Erik Naggum <erik@naggum.no> writes:

>* Martin Cracauer
>| A commercial implementation has a nice environment, nice browsers, maybe
>| an editor in Common Lisp and therefore controllable from Lisp and I found
>| it very valuable to have such a visualization toolkit around when I
>| learned Common Lisp. But I think Eric missed the point here.

>well, those have been immaterial to me, but I'm sure we meet different
>aspects of Lisp systems according to our experience.  I have never used a
>real Lisp system for real until I got Allegro CL, so I was impressed by how
>much the system knew about itself, how much time the source code manager
>saved me, how well the debugging is integrated with the cross-referencing
>utilities, etc.  example: I have about 200 functions in a package I'm
>writing, spread across several files, and I can ask who calls a given
>function, directly or indirectly.  I know which functions and files to
>recompile after changing a macro by asking for who uses it.  I can ask the
>system to tell me which functions bind, set, and/or reference a variable.
>I have needed this functionality for _years_, not just in Lisp.  Allegro
>also has search lists that can do wondrous things, too.  it's everything
>_outside_ of the common Common Lisp stratum that impresses me most.

Again, I think the difference between commercial and free
implementations is not so much that free implementations don't offer
such functionality, but that all this nice functionality is offered in
a very easy way. Tools like this are availiable for example in Mark
Kantrowitz' (spelling?)  tools. Since many people what to design their
own tools -maybe for severl implementations, the availiable source for
free tools can become even more important.

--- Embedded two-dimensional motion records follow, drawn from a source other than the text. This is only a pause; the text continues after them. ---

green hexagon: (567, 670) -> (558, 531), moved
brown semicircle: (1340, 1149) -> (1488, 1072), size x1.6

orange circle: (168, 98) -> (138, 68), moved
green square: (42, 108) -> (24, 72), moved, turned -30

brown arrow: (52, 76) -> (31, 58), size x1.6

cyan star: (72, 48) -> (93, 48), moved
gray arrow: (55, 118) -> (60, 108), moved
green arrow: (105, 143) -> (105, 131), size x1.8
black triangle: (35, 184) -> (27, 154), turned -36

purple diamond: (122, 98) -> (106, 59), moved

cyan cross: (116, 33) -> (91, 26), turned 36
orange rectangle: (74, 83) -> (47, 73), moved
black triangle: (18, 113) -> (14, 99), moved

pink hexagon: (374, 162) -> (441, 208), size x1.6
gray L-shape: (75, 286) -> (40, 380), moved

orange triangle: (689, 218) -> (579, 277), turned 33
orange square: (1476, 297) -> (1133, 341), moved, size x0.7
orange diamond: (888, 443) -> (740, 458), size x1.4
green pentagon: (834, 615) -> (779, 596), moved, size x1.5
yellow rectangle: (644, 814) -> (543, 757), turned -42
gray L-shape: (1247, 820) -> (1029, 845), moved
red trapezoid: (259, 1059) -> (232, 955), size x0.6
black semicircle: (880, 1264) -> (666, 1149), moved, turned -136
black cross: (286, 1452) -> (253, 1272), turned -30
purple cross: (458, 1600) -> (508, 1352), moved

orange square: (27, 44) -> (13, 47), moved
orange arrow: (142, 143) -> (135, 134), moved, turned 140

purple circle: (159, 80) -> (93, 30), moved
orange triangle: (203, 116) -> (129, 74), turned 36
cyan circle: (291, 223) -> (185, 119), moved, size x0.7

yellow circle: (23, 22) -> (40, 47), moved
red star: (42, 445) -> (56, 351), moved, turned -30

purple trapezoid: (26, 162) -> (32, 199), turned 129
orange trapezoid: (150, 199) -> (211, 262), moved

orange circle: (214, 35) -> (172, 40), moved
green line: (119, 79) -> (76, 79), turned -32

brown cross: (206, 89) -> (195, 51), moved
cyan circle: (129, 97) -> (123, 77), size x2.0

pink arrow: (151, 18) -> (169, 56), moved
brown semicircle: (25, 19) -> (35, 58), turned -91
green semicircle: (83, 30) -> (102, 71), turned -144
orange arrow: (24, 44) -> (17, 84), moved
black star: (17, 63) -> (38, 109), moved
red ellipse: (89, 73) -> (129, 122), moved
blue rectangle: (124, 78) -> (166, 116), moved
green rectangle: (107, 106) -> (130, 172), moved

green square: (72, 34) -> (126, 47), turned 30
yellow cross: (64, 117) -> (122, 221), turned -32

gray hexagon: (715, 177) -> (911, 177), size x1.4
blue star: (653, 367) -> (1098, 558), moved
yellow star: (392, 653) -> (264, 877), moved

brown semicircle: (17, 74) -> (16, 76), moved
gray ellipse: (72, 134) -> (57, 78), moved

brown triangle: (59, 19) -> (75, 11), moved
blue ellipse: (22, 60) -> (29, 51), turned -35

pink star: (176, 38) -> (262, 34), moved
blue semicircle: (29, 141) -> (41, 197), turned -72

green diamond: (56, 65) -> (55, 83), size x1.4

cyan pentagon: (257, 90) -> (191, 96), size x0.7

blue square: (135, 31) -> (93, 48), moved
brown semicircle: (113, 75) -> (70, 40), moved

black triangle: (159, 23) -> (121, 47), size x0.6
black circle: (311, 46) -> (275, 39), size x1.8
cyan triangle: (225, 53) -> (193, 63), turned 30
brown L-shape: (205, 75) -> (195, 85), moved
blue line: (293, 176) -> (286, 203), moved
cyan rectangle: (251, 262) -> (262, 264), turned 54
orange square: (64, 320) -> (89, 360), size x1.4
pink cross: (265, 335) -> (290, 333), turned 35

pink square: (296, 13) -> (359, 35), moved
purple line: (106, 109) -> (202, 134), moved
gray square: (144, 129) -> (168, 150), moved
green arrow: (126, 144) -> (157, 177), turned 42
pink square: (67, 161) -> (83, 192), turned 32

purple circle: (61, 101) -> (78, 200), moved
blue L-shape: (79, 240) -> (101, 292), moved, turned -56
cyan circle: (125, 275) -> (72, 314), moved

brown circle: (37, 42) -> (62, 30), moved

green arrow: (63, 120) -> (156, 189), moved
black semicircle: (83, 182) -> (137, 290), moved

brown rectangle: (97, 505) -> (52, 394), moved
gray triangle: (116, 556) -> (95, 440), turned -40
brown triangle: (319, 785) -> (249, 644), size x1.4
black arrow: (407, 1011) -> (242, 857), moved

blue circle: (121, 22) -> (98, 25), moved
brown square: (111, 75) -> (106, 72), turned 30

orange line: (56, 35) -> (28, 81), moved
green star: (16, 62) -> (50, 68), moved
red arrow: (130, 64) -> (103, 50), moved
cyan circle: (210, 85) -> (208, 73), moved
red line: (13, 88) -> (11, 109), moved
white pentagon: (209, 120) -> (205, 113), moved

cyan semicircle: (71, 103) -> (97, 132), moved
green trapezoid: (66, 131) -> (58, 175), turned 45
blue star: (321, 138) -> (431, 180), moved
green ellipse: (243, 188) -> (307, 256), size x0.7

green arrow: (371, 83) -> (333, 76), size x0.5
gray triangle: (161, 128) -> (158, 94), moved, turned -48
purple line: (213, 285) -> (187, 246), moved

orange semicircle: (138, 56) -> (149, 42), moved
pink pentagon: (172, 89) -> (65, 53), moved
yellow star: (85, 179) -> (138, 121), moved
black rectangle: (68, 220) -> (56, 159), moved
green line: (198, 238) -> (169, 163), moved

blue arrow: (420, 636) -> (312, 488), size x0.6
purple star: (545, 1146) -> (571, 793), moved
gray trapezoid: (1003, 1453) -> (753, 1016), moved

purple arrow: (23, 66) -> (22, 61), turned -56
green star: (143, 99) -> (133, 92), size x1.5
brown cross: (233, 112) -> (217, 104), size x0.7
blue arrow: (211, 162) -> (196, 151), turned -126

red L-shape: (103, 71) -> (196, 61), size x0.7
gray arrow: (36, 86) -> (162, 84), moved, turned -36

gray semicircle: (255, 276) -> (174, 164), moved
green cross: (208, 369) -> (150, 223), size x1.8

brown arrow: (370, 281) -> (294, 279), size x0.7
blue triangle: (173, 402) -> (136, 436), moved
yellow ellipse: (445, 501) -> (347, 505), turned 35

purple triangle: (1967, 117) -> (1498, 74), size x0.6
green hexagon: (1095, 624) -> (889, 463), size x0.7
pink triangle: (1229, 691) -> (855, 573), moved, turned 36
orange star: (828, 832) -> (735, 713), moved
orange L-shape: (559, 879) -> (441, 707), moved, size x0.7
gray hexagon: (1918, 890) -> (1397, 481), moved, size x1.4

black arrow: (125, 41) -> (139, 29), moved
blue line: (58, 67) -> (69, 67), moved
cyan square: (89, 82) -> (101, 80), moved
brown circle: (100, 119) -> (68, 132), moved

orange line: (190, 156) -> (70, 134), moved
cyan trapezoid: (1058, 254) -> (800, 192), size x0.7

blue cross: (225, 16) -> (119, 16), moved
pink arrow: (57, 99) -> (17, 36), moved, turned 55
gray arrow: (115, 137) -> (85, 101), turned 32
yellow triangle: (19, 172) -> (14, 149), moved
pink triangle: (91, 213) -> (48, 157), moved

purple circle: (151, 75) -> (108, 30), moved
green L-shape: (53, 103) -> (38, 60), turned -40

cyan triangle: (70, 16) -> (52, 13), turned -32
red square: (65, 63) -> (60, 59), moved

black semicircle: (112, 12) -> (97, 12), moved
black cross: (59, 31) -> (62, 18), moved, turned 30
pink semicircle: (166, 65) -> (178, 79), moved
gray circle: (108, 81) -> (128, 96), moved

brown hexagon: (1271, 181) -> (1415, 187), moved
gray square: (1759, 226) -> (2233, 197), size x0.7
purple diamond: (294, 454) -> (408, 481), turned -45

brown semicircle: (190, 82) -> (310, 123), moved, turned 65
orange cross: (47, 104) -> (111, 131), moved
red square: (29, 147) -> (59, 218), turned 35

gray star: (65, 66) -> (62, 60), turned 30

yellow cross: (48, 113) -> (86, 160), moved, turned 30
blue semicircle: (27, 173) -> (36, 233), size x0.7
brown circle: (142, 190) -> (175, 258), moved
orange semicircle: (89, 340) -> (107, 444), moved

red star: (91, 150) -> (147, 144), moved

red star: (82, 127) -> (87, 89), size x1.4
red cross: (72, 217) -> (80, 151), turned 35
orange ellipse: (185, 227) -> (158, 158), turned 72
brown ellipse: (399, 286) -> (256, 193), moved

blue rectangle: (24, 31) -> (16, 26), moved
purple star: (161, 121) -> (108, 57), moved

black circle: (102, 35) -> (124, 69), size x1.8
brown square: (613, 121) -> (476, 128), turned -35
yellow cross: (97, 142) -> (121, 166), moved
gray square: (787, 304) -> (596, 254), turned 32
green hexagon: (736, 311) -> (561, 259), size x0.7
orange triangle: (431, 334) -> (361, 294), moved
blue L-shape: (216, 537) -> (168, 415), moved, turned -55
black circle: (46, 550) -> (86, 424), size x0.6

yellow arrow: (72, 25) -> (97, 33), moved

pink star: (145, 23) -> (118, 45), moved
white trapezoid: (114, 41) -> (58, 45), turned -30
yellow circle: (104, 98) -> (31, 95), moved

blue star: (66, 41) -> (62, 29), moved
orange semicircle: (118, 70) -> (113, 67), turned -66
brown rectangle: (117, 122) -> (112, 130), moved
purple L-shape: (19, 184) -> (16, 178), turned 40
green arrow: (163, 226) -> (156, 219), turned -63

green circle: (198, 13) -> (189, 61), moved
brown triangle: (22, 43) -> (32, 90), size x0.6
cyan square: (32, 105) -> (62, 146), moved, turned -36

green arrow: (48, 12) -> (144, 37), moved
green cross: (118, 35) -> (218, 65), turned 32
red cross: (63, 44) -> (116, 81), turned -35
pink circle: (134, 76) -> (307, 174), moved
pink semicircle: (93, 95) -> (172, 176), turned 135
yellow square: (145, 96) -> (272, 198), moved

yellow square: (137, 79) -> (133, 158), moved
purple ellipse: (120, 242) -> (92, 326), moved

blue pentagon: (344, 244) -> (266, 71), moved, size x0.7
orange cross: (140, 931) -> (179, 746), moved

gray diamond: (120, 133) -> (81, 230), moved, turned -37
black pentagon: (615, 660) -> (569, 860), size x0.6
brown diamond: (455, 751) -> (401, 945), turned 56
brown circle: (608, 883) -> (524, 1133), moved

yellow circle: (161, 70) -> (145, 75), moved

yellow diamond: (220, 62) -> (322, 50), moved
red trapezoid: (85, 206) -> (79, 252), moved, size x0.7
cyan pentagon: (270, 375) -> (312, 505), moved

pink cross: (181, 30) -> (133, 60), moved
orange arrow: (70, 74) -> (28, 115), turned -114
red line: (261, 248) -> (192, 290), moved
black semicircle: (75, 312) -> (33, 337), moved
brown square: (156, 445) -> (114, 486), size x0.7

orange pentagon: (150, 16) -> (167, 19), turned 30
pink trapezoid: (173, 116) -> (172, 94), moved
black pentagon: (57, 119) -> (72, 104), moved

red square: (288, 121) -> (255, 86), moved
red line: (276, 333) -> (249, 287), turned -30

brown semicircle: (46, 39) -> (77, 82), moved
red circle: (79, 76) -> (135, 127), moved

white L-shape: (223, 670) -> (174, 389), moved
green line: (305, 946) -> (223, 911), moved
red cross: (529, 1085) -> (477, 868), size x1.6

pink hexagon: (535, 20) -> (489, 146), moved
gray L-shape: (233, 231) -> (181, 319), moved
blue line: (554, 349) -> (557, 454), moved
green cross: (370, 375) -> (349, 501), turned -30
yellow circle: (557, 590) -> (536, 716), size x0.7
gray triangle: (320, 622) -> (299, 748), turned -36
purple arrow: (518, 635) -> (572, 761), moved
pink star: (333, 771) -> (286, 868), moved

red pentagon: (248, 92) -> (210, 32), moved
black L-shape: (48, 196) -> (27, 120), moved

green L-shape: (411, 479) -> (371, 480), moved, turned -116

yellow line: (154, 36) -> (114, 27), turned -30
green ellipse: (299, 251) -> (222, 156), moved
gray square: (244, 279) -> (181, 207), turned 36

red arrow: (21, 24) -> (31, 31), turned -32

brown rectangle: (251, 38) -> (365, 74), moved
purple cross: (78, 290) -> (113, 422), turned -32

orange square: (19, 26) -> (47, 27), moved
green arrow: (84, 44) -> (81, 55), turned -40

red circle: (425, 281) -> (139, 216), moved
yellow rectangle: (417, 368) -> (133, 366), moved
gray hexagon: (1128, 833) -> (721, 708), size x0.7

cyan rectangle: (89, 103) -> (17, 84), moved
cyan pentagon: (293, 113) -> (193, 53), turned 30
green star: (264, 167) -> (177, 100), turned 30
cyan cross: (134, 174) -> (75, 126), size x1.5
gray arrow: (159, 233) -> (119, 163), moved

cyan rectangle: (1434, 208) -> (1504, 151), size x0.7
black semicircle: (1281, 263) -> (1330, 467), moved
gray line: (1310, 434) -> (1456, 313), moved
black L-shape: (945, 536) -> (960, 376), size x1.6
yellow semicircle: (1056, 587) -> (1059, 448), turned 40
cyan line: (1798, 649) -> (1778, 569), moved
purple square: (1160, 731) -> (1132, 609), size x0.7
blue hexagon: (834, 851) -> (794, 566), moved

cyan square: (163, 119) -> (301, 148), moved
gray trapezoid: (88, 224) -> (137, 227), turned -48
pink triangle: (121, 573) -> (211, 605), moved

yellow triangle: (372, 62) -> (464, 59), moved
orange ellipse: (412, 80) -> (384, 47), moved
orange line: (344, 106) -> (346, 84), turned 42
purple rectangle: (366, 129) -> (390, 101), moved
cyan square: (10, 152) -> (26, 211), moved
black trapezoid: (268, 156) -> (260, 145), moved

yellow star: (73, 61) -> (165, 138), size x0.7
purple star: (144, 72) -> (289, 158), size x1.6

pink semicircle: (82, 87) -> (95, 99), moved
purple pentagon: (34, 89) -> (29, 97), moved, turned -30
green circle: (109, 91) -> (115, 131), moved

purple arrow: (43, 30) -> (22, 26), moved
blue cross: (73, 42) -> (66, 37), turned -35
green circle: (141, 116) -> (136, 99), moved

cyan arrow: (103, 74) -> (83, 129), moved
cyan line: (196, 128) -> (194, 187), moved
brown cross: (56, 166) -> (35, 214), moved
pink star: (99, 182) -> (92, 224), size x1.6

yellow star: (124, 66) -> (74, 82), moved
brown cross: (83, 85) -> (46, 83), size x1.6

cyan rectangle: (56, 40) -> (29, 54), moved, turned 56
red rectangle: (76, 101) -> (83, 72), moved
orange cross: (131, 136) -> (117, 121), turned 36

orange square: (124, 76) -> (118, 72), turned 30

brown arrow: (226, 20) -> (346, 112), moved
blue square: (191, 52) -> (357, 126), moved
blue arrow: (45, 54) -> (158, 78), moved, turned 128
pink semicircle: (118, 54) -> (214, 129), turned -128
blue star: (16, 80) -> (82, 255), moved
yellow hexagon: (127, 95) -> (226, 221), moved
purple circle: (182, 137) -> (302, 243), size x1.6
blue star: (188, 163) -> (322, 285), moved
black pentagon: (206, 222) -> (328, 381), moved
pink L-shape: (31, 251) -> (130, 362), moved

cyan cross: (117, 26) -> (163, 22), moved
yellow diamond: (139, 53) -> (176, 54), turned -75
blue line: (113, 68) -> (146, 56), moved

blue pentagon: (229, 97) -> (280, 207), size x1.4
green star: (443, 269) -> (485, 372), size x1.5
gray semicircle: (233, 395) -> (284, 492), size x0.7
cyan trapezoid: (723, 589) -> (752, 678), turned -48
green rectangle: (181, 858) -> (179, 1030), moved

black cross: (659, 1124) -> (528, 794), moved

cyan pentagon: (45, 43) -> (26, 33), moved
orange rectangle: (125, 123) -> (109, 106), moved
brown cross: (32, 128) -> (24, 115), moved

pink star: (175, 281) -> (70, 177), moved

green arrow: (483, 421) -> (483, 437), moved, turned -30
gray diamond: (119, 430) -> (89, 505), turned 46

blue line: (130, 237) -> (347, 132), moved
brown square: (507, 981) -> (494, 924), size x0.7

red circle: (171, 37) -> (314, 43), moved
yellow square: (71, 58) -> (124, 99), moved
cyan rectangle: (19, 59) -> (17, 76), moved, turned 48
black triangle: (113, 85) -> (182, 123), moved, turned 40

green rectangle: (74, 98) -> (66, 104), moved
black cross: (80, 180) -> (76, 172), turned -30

As I stated earlier, I think it can be very important for a new user
to have such functionality offered without further thinking and
therefore to be free to concentrate on languages issues. This is at
least where I found my commercial implementation useful (Lispworks). 

I think the most important thing the free commercial Lisp for Windows
and ACL for Linux is that new Common Lisp user get a much better
chance to become productive in Common Lisp before they give up.

Later, I found CMUCL and free tools not to be second rate anymore.

Comfortable CLOS browsing is another issue when talking about free
alternatives, though. 

>| In fact, I already had an argument with the author of Xlisp about it
>| after some magazine compared Lisp and perl (that is Xlisp and perl) and
>| headlined that Lisp is slow.
>| 
>| The problem here is that people choose a free implementation by other
>| criteria than speed and then complain it is too slow because they
>| underestimated the amount of efficiency they give up.

>I see a possible pattern here.  if C was slow on some machine or in some
>particular implementation, nobody would blame C or headline that C is slow.
>the myth is that Lisp is slow, and every time somebody meets a slow Lisp,
>that myth is reinforced.  that you can compile with CMUCL at high speed
>settings and beat the sh*t out of C is just as much as an aberration as C
>running under some bounds-checking and memory-tracking package is slow.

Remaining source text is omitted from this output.